Task details:
Starting at the line that contains "Til baka á lista yfir blöðin eftir landi", output each line through the end of the data exactly, and nothing more.

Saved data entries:
=-=-=-=-=
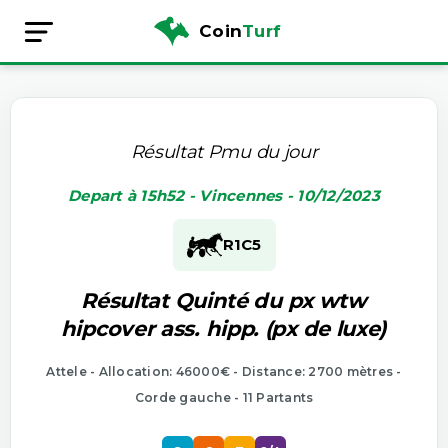
Coin
Turf
Résultat Pmu du jour
Depart à 15h52 - Vincennes - 10/12/2023
R1
C5
Résultat Quinté du px wtw
hipcover ass. hipp. (px de luxe)
Attele - Allocation: 46000€ - Distance: 2700 mètres -
Corde gauche - 11 Partants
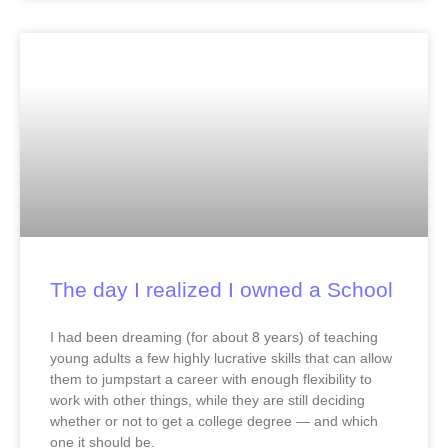
The day I realized I owned a School
I had been dreaming (for about 8 years) of teaching
young adults a few highly lucrative skills that can allow
them to jumpstart a career with enough flexibility to
work with other things, while they are still deciding
whether or not to get a college degree — and which
one it should be.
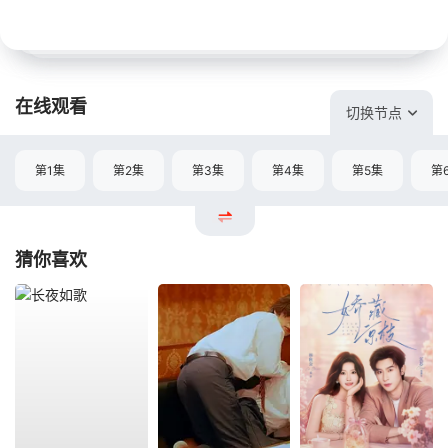
在线观看
切换节点
第1集
第2集
第3集
第4集
第5集
第
猜你喜欢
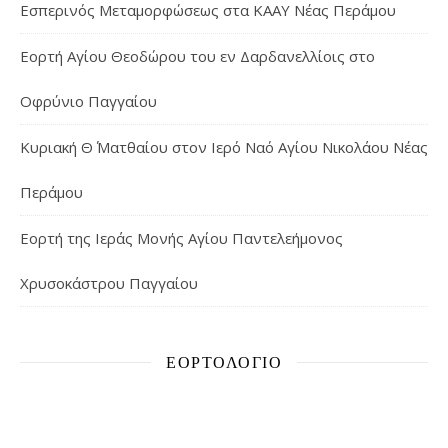
Εσπερινός Μεταμορφώσεως στα ΚΑΑΥ Νέας Περάμου
Εορτή Αγίου Θεοδώρου του εν Δαρδανελλίοις στο
Οφρύνιο Παγγαίου
Κυριακή Θ΄ Ματθαίου στον Ιερό Ναό Αγίου Νικολάου Νέας
Περάμου
Εορτή της Ιεράς Μονής Αγίου Παντελεήμονος
Χρυσοκάστρου Παγγαίου
ΕΟΡΤΟΛΌΓΙΟ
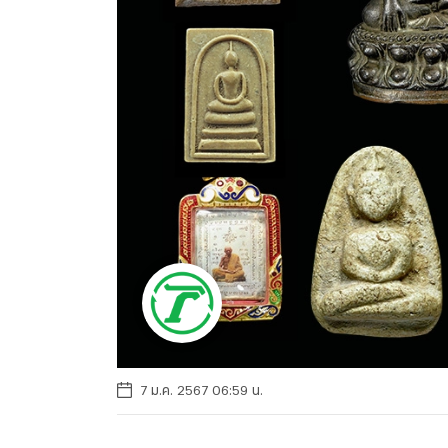
7 ม.ค. 2567 06:59 น.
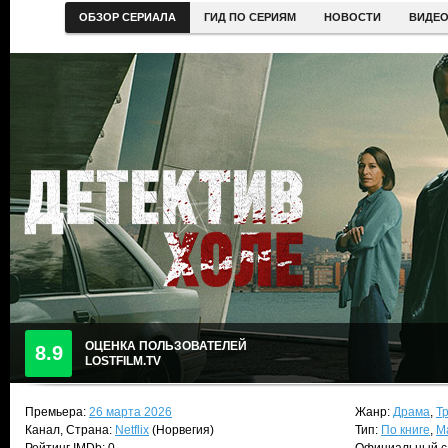
ОБЗОР СЕРИАЛА
ГИД ПО СЕРИЯМ
НОВОСТИ
ВИДЕ
ОЦЕНКА ПОЛЬЗОВАТЕЛЕЙ
8.9
LOSTFILM.TV
Премьера:
26 марта 2026
Жанр:
Драма
,
Т
Канал, Страна:
Netflix
(Норвегия)
Тип:
По книге
,
М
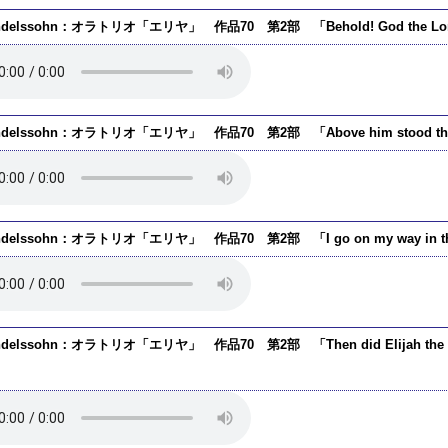
ndelssohn：オラトリオ「エリヤ」 作品70 第2部 「Behold! God the Lord 
ndelssohn：オラトリオ「エリヤ」 作品70 第2部 「Above him stood the
delssohn：オラトリオ「エリヤ」 作品70 第2部 「I go on my way in the st
delssohn：オラトリオ「エリヤ」 作品70 第2部 「Then did Elijah the prophet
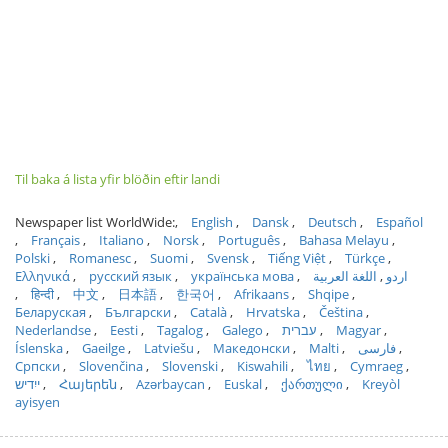
Til baka á lista yfir blöðin eftir landi
Newspaper list WorldWide:
English
Dansk
Deutsch
Español
Français
Italiano
Norsk
Português
Bahasa Melayu
Polski
Romanesc
Suomi
Svensk
Tiếng Việt
Türkçe
Ελληνικά
русский язык
українська мова
اللغة العربية
اردو
हिन्दी
中文
日本語
한국어
Afrikaans
Shqipe
Беларуская
Български
Català
Hrvatska
Čeština
Nederlandse
Eesti
Tagalog
Galego
עברית
Magyar
Íslenska
Gaeilge
Latviešu
Македонски
Malti
فارسی
Српски
Slovenčina
Slovenski
Kiswahili
ไทย
Cymraeg
ייִדיש
Հայերեն
Azərbaycan
Euskal
ქართული
Kreyòl
ayisyen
=-=-=-=-=
Reply to the exercise:
Til baka á lista yfir blöðin eftir landi
Newspaper list WorldWide:
English
Dansk
Deutsch
Español
Français
Italiano
Norsk
Português
Bahasa Melayu
Polski
Romanesc
Suomi
Svensk
Tiếng Việt
Türkçe
Ελληνικά
русский язык
українська мова
اللغة العربية
اردو
हिन्दी
中文
日本語
한국어
Afrikaans
Shqipe
Беларуская
Български
Català
Hrvatska
Čeština
Nederlandse
Eesti
Tagalog
Galego
עברית
Magyar
Íslenska
Gaeilge
Latviešu
Македонски
Malti
فارسی
Српски
Slovenčina
Slovenski
Kiswahili
ไทย
Cymraeg
ייִדיש
Հայերեն
Azərbaycan
Euskal
ქართული
Kreyòl
ayisyen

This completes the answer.